Archeologia. Studiosi a convegno sulla Sardegna nuragica: «Nessuna Atlantide e nessuno tsunami»

Archeologia. Studiosi a convegno sulla Sardegna nuragica: «Nessuna Atlantide e nessuno tsunami»



La Sardegna può essere identificata con la mitica Atlantide di Platone?
E la fine della civiltà nuragica può addebitarsi a un catastrofico maremoto che avrebbe invaso le pianure del Campidano e della Marmilla?
Entrambi i quesiti sono fermamente respinti con argomentazioni e ricerche scientifiche da archeologi, geologi e antropologi. E quanto emerge dal convegno “Atlantide e i nuraghi” svoltosi nella sala convegni al Parco di Monte Claro, organizzato dalla Biblioteca Provinciale di Cagliari e curato da Pierluigi Montalbano.

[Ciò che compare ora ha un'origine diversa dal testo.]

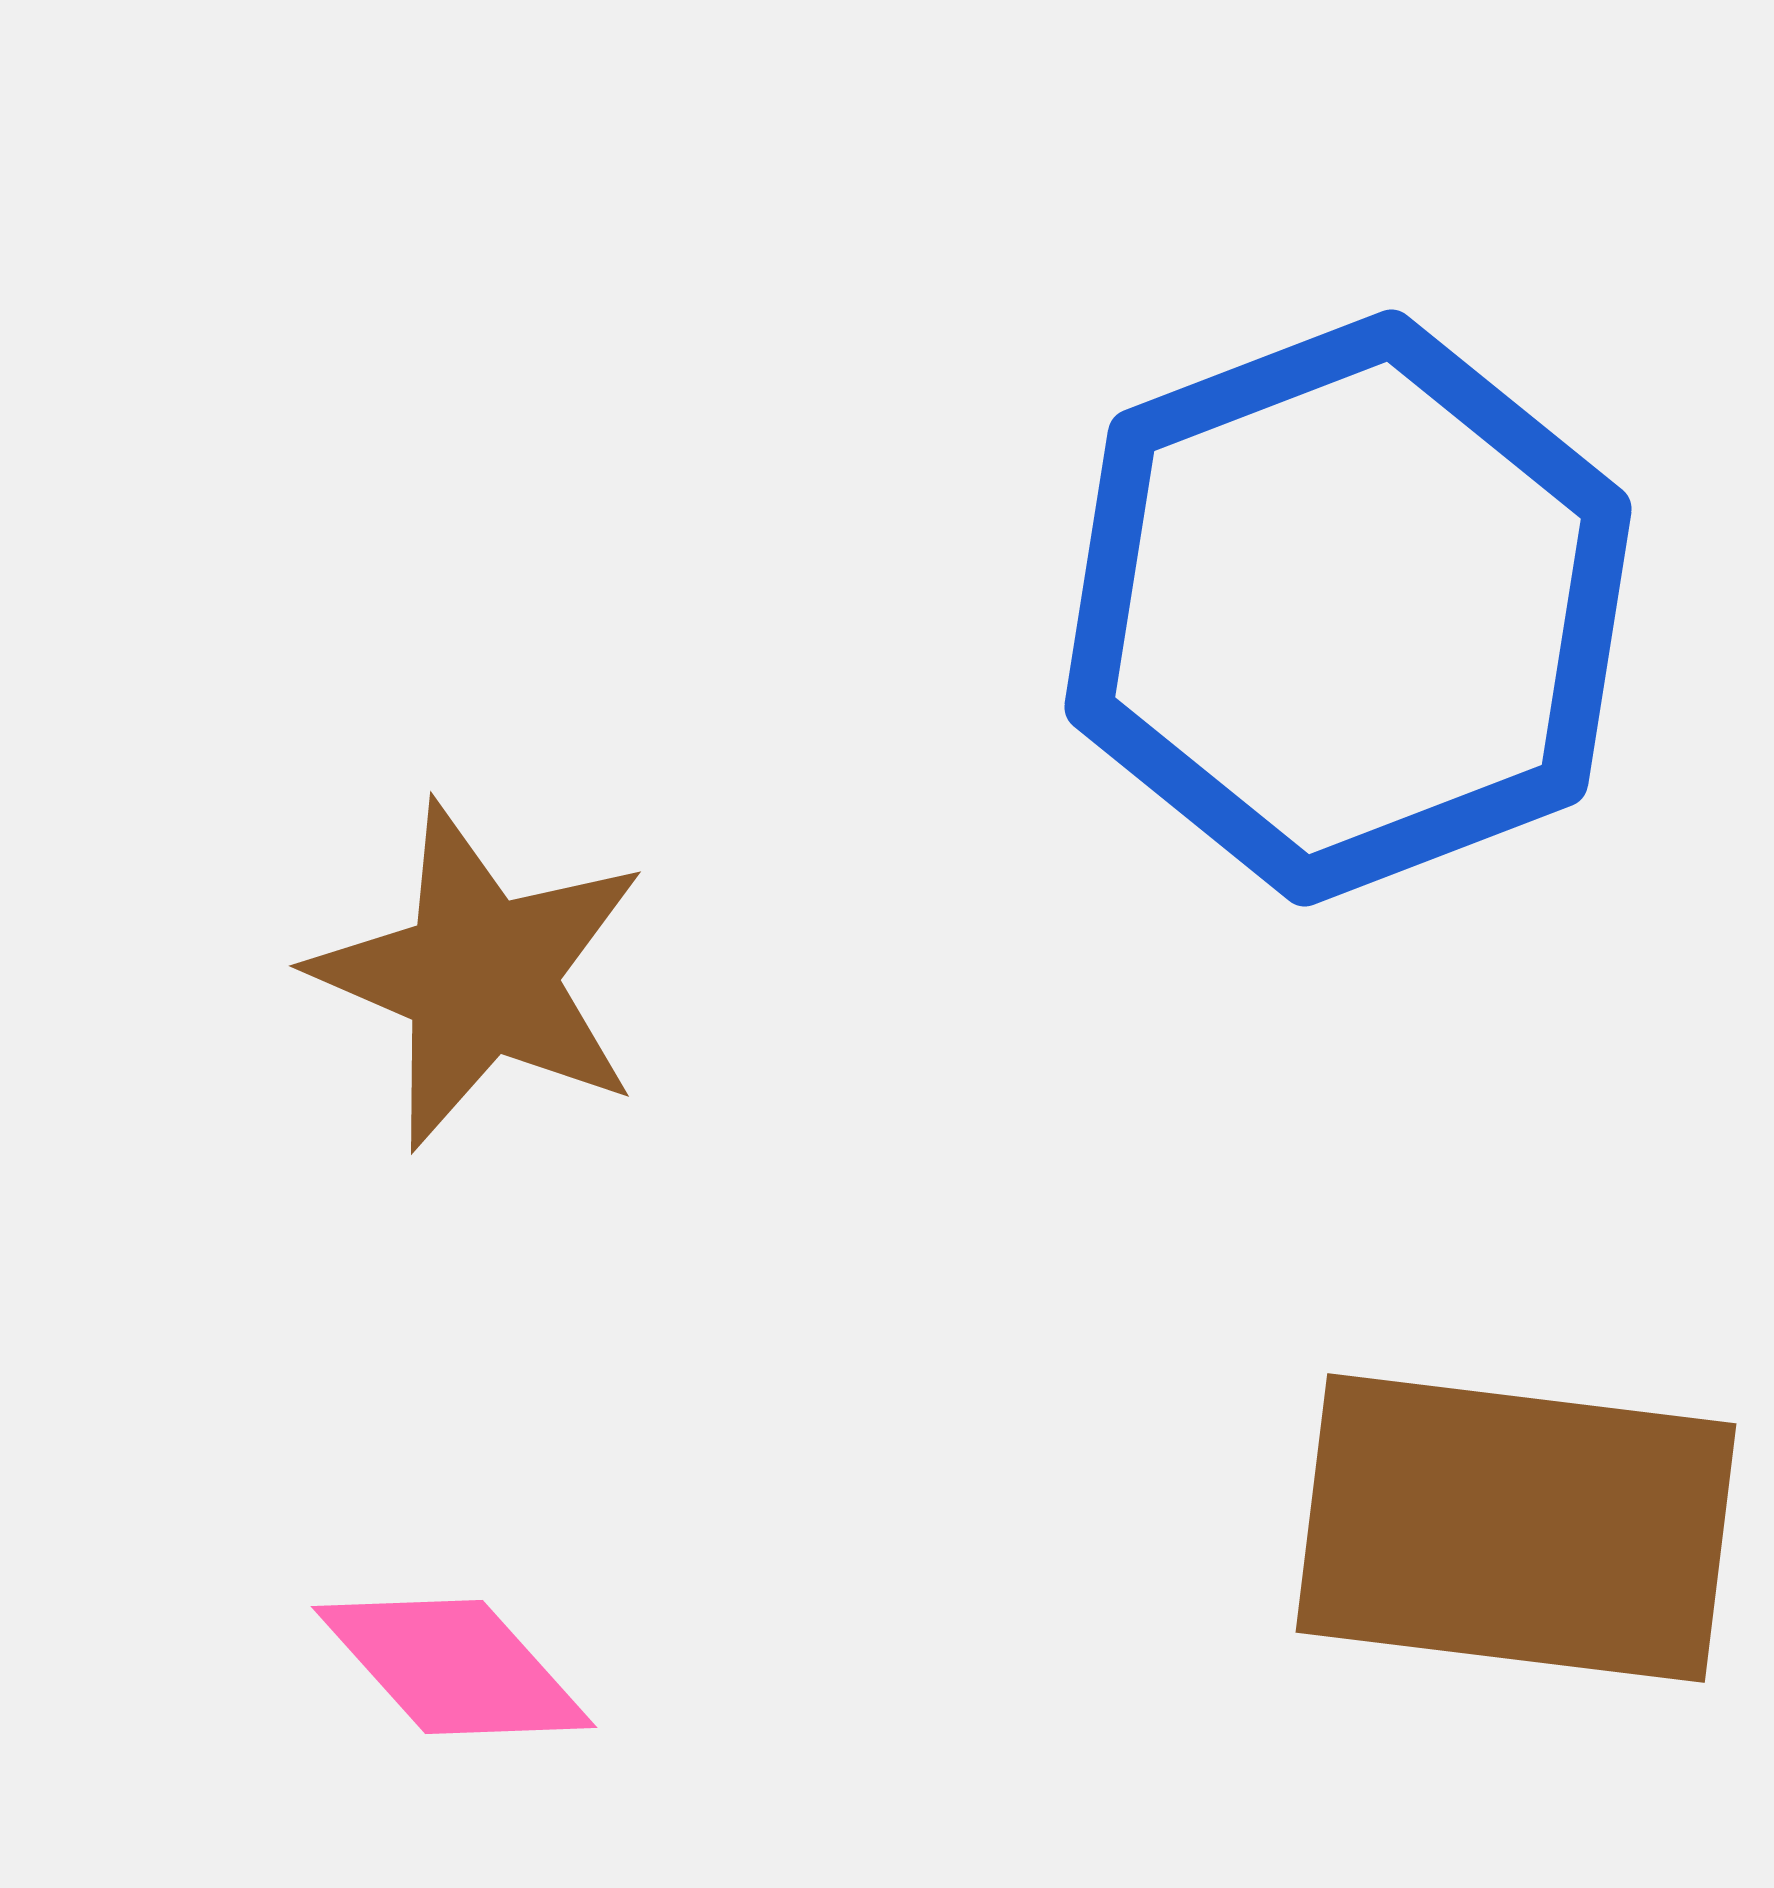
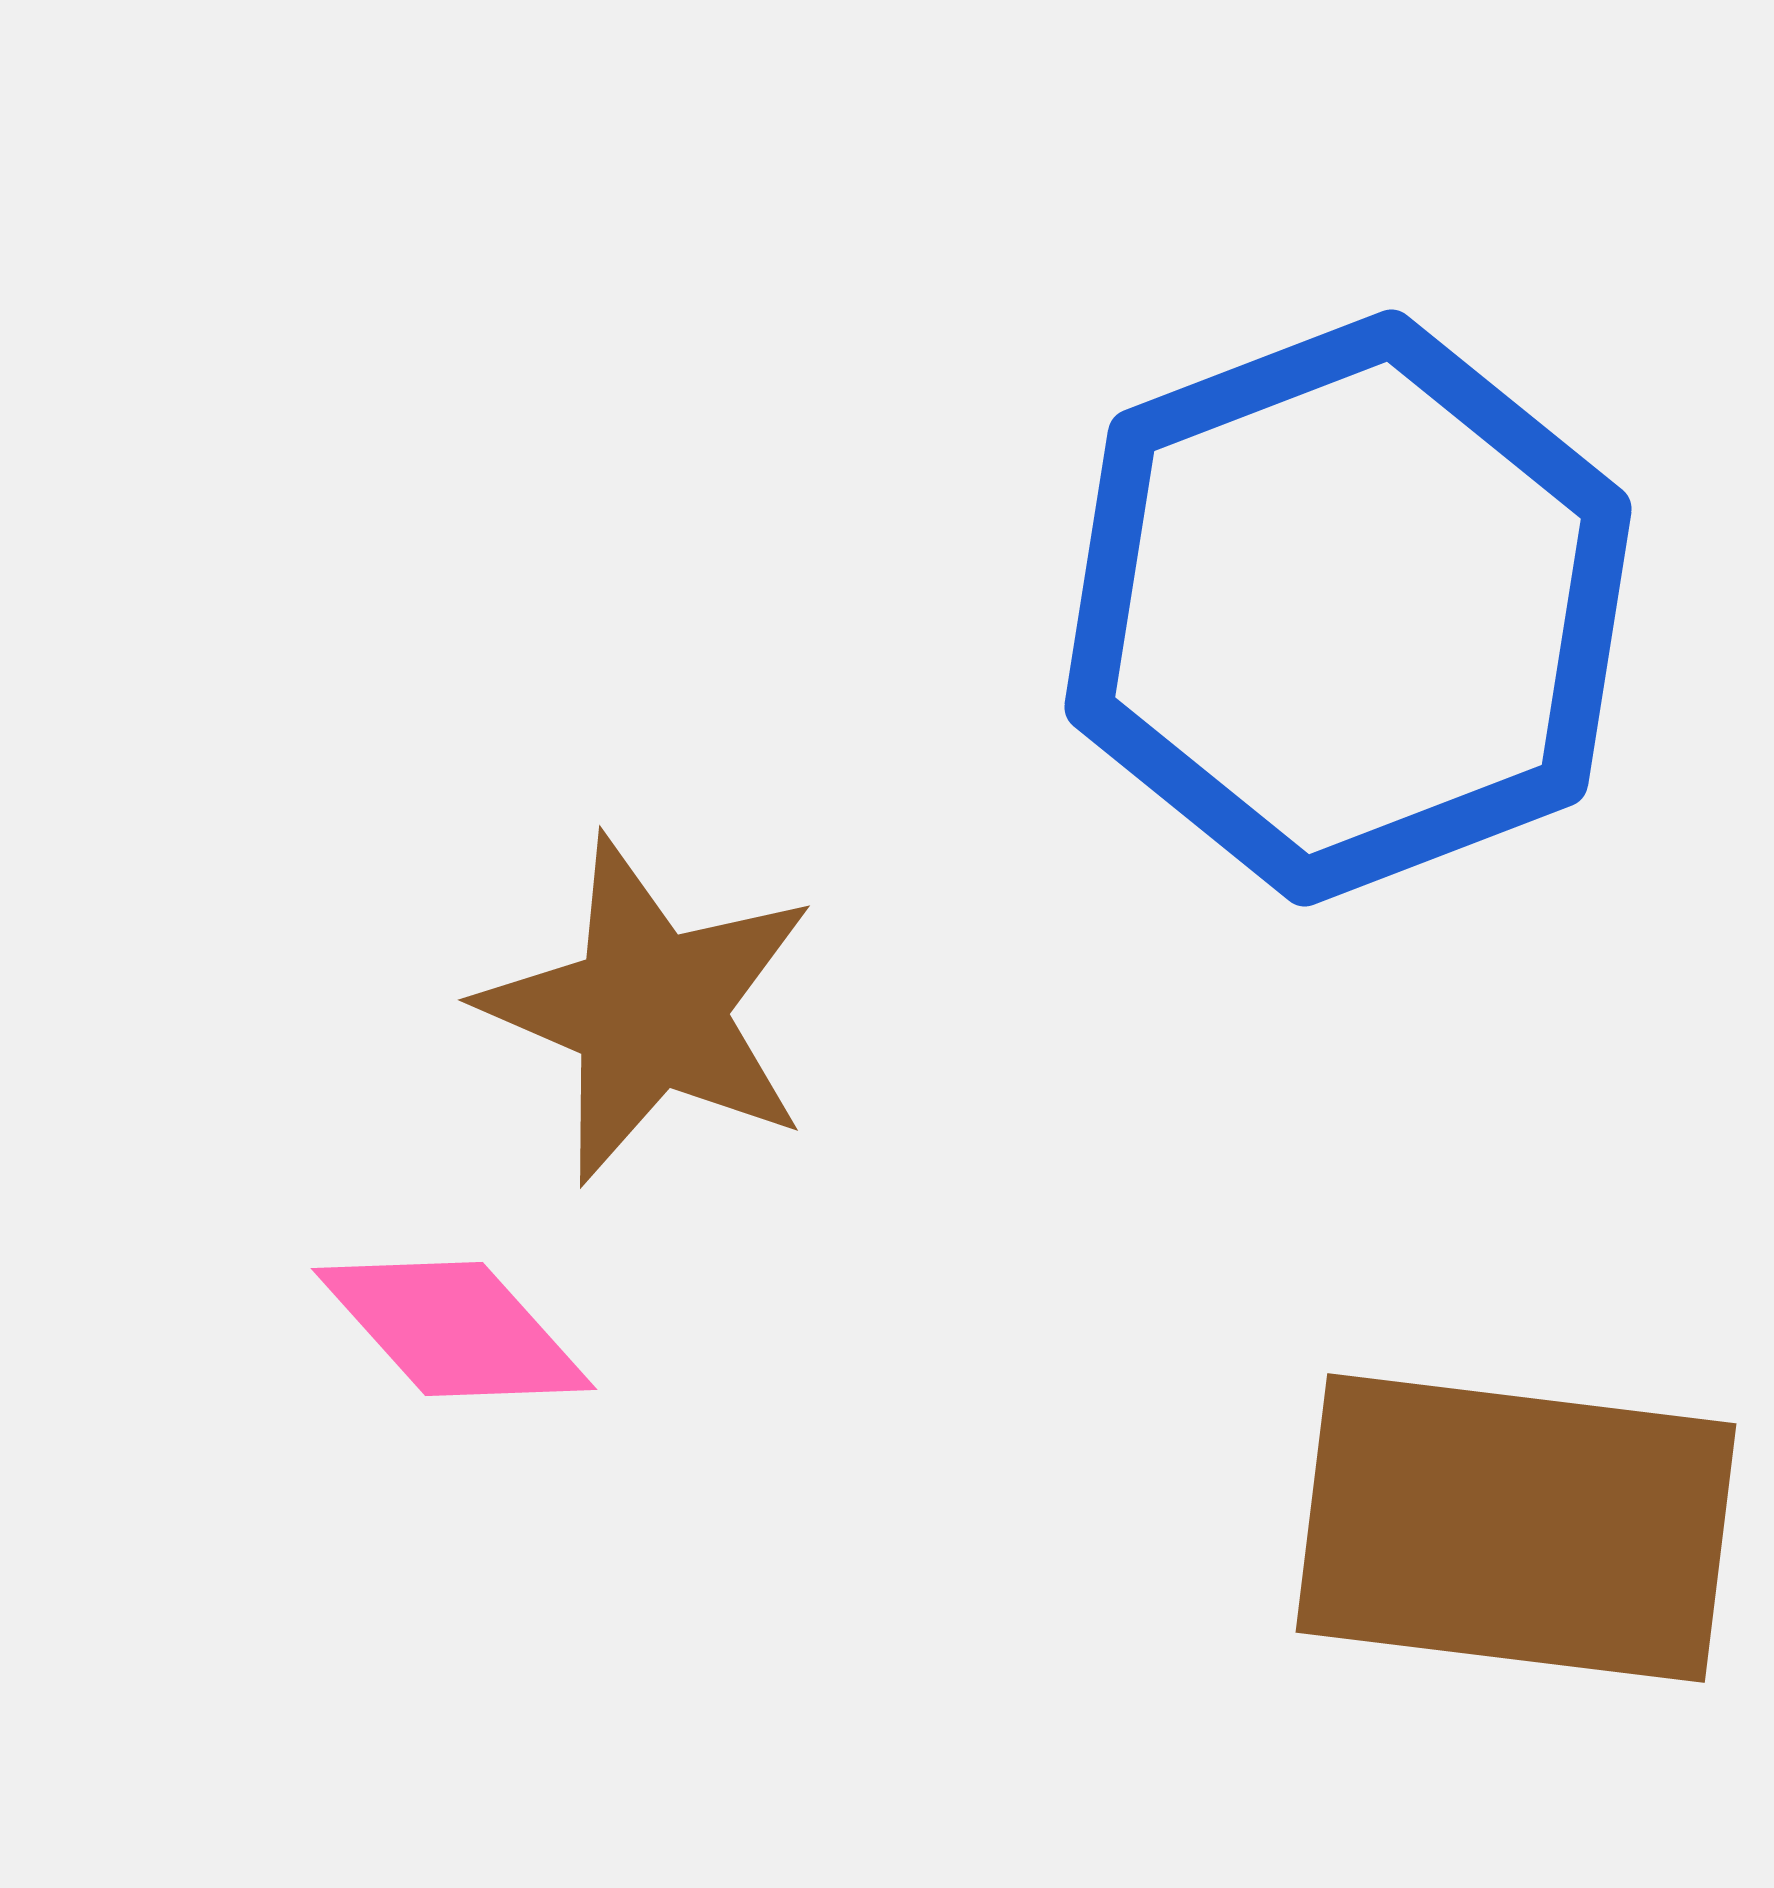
brown star: moved 169 px right, 34 px down
pink diamond: moved 338 px up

Un tema che suscita dibattiti e ricerche e divide gli esperti. Alcuni favorevoli, altri, come quelli riuniti a Cagliari, assolutamente contrari.
Il geologo Antonio Ulzega esordisce: «La Marmilla è composta di sedimenti marini a strati risalenti a centinaia di migliaia di anni fa, per questo si trovano ancora resti di
conchiglie e altri fossili. E la gigantesca onda marina che provocò morte e distruzione sino ad arrivare alla barriera dell'altipiano della Giara di Gesturi ponendo fine alla civiltà nuragica? In Sardegna non ci sono segni che giustificano un tsunami di quelle proporzioni. I nuraghi ricoperti e semidistrutti sono dovuti a modificazioni legate al tempo, al vento, pioggia, clima, e altri eventi. Nessun cataclisma marino stravolse il Campidano e l'Oristanese, ma un periodo ciclico, continuo, a strati, che ha fatto il proprio corso".

"Atlantide in Sardegna? No grazie", sottolinea l'archeologo Alfonso Stiglitz. "Le colonne d'Ercole citate da Platone sono i segni che indicano il passaggio tra l'aldilà e l'aldiqua. Sono la parte del sole che scende in occidente e rinasce in oriente. Colonne che possono essere collocate a Malta, in Sicilia, Spagna e così via".

L'archeologo Paolo Bernardini tuona: «Atlantide è una nobile menzogna, è un'invenzione, e non appartiene alla storia degli eventi, ma solo all'immaginazione di Platone che l'ha sognata e tramandata alle successive civiltà. Il mito di Atlantide risalente al 480 a.C. appartiene al filosofo greco Platone, che fa uso di racconti fantastici, facendoli risultare utili e nobili per il suo popolo».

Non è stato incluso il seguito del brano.